As Charlotte-Mecklenburg Schools seniors receive their diplomas, at least five adults are showing off credentials of their own—as candidates for the county’s Board of Education.
The election isn’t until November, and three at-large seats will be up for grabs. District races are scheduled for 2017. Some of the candidates have run before. Others have served on the board. And there are still questions about some of the current at-large members.
Here’s a look at the declared candidates:
Elyse Dashew
Dashew, a mother of two CMS students, has been active in the Charlotte education advocacy arena for years, and is one of the most visible public school boosters. She ran for an at-large seat in 2011—her first attempt at elected office—and lost by about 1,300 votes. She’s led school funding causes, including a movement in 2011 and 2012 to rally against deep budget cuts for CMS. Dashew was among the supporters of a failed 2014 sales tax referendum that would have generated millions of dollars for CMS employee raises.
Ericka Ellis-Stewart
A first-term member of the board, Ellis-Stewart served as chair from 2011-2013. She won more votes than any other candidate in the 2011 at-large election. Ellis-Stewart has pushed for CMS to tackle its student assignment boundaries over the next two years as a way to address the district’s ongoing challenges with poverty and racial equity.
Levester Flowers
Flowers sought an appointment to the school board earlier this year, after Joyce Waddell was elected to the General Assembly. The board picked someone else, and Flowers said he would run at-large in November. In 2011, when the district was contemplating a wave of controversial school closures to trim its budget, Flowers led a “Save Our Schools” coalition. Like Dashew, he was involved with the group that supported Mecklenburg’s 2014 sales tax referendum.
Jeremy Stephenson
A labor and employment attorney, Stephenson is making his first run for office, and is the only Republican currently in the race. He spoke to the school board regularly last year about changes to school boundary lines, and has pushed the business community to be more actively involved in public education advocacy.
Amelia Stinson-Wesley
After Tim Morgan won an at-large seat on the school board in 2011, the board picked Stinson-Wesley to fill his District 6 seat. She served the remainder of his term, but chose not to run for the seat in 2013. Stinson-Wesley is a United Methodist minister.

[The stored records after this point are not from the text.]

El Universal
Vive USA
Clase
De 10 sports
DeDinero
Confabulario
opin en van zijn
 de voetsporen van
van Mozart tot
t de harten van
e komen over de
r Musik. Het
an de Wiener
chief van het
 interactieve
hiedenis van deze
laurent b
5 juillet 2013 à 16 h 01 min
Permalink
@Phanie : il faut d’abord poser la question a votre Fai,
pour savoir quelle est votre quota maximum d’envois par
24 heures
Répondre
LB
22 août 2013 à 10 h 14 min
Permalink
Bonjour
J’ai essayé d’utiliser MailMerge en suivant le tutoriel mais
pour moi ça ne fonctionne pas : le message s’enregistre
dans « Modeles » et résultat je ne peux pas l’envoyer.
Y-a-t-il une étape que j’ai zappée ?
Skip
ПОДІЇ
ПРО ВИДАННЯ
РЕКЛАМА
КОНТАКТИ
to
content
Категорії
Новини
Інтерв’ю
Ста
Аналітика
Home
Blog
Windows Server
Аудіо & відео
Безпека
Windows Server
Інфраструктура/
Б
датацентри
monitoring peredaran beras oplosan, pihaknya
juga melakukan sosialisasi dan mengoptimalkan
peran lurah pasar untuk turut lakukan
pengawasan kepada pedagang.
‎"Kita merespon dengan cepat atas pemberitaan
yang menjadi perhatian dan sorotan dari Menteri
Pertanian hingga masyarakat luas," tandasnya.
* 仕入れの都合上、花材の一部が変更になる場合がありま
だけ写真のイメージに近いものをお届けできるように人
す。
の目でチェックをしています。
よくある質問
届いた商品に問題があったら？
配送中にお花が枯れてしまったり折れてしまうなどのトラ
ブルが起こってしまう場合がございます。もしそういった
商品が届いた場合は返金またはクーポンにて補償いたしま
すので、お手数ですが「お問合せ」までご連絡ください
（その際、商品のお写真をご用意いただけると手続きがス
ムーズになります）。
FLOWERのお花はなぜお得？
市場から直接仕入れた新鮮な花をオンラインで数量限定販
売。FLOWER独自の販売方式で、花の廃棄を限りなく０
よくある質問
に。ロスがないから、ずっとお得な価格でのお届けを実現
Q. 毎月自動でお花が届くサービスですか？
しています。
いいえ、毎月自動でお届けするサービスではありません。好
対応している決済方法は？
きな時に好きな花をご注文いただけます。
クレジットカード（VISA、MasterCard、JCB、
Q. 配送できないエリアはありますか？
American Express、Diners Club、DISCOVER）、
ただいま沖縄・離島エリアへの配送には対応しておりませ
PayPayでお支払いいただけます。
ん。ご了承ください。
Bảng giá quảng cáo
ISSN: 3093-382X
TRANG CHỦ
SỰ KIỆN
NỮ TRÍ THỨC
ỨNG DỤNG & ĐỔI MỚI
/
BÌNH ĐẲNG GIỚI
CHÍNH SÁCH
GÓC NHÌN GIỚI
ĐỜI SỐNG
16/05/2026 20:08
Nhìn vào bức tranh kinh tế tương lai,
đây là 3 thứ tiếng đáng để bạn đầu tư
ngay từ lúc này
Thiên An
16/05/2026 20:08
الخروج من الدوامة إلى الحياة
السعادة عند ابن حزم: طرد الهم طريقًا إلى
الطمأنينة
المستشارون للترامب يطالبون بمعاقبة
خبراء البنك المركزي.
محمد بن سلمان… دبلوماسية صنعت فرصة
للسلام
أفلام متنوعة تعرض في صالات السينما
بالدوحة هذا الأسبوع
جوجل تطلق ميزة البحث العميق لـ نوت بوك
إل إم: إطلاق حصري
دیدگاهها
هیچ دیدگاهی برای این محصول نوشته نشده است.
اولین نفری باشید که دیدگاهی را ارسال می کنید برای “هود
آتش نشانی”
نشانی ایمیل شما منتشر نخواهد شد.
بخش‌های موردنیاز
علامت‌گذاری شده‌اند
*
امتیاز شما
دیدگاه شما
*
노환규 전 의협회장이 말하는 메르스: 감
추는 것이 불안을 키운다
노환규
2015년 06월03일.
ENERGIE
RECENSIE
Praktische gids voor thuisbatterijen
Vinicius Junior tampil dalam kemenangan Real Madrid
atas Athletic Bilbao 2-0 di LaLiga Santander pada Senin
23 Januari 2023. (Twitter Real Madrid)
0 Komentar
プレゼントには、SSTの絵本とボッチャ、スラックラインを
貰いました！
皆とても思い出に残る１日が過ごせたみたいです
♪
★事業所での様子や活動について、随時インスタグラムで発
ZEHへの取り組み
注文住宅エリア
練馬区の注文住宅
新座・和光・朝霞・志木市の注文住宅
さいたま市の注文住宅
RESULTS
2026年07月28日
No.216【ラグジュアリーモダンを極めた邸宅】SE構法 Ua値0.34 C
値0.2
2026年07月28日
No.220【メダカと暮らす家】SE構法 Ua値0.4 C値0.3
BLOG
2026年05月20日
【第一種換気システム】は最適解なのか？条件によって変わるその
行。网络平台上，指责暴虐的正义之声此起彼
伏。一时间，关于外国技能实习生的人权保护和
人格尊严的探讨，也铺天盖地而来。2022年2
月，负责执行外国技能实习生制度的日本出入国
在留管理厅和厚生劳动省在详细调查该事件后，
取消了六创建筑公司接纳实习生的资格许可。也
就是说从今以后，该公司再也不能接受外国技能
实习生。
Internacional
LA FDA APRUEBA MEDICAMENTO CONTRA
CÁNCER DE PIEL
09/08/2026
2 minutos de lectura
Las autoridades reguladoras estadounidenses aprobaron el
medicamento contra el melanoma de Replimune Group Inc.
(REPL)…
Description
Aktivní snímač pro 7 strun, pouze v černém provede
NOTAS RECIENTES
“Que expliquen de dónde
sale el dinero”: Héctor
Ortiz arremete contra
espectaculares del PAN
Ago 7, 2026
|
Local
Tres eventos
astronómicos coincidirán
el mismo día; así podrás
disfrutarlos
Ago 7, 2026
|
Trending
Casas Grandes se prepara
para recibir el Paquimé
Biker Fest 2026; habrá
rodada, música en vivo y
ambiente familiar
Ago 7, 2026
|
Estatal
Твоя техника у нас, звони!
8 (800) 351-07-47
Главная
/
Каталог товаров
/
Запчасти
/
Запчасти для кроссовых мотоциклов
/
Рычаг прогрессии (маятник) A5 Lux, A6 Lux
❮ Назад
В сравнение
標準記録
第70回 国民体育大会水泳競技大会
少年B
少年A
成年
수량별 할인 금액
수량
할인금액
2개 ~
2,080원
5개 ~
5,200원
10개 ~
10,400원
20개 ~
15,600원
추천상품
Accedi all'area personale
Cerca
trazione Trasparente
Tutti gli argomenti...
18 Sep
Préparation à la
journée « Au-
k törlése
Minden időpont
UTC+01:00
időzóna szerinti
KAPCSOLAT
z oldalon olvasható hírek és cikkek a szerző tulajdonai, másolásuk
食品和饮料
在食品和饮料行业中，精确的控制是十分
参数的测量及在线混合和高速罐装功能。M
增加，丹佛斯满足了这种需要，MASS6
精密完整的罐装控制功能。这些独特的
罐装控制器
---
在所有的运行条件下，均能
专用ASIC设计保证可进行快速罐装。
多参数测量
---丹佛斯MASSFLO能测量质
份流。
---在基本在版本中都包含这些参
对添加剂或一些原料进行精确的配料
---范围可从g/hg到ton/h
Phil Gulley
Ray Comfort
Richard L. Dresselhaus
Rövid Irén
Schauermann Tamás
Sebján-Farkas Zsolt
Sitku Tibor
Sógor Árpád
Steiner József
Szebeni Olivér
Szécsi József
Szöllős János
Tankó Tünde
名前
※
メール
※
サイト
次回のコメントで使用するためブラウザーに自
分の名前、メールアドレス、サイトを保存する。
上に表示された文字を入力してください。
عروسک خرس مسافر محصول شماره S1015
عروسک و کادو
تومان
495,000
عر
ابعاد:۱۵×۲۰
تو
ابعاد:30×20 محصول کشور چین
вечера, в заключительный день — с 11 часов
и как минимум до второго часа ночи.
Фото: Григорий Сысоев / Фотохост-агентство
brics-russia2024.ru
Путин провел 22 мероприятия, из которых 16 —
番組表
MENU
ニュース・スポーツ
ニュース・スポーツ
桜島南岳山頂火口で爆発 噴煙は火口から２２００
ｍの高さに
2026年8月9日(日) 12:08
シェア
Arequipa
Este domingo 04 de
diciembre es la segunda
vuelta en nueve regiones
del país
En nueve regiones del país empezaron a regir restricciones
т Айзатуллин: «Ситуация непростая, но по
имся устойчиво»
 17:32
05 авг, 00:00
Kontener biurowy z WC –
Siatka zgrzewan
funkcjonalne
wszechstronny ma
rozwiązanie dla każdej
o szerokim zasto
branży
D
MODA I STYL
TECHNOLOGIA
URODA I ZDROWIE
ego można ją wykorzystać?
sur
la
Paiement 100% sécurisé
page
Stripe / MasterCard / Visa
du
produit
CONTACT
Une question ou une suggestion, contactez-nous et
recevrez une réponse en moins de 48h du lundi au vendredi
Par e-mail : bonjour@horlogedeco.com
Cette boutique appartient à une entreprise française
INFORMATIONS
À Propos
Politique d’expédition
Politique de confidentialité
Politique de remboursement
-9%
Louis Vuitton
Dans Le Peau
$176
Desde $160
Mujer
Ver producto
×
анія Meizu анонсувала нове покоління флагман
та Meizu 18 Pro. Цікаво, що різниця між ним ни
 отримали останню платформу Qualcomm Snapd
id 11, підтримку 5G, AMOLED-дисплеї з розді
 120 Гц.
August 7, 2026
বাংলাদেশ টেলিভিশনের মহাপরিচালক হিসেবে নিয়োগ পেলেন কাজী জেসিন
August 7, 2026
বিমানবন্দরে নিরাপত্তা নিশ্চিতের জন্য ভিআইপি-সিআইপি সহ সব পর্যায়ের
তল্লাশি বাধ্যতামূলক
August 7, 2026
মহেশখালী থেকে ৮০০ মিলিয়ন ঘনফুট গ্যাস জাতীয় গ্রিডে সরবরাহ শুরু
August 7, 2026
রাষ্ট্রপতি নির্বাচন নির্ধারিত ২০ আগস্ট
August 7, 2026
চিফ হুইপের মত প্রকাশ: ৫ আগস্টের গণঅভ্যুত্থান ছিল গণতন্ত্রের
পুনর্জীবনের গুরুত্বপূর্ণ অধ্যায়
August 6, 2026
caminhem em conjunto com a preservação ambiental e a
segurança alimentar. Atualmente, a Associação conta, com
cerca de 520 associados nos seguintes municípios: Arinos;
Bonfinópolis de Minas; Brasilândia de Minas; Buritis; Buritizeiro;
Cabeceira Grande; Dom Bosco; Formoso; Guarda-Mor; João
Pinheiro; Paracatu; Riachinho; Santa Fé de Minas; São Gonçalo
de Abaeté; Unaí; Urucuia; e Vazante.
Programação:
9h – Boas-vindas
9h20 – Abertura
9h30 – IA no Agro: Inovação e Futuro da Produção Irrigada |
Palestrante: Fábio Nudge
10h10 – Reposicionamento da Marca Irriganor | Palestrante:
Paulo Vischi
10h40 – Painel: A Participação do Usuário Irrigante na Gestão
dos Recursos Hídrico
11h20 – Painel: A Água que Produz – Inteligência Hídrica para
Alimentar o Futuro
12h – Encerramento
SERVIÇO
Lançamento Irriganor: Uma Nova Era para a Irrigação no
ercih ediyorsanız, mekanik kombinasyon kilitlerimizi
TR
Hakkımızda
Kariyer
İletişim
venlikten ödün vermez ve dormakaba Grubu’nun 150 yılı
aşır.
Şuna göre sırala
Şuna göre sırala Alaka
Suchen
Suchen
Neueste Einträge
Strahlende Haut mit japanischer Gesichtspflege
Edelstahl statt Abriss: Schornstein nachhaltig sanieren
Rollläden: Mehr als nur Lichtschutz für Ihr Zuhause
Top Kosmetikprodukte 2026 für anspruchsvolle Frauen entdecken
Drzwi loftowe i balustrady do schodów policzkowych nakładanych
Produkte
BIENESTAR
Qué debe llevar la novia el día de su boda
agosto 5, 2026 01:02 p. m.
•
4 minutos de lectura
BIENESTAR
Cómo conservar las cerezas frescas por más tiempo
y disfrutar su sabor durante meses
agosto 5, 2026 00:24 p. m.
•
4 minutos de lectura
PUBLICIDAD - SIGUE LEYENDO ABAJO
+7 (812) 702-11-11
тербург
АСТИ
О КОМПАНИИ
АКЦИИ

Notably absent from the list of candidates are board Chairwoman Mary McCray and Vice Chairman Tim Morgan, who have said they’ll decide closer to July’s filing deadline. Candidates can begin submitting paperwork to the Board of Elections on July 6. Filing ends on July 17.
Board of Education elections typically don’t heat up until after school starts back in August; it’s hard to get voters to feel enthusiastic about schoolhouse issues when kids are on summer vacation. That leaves candidates with a little more than two months to campaign across an increasingly diverse county. There are more groups to court than ever before, and more issues to discuss.
A large field makes that challenge even more daunting—the last at-large school board election had 14 candidates running for three seats.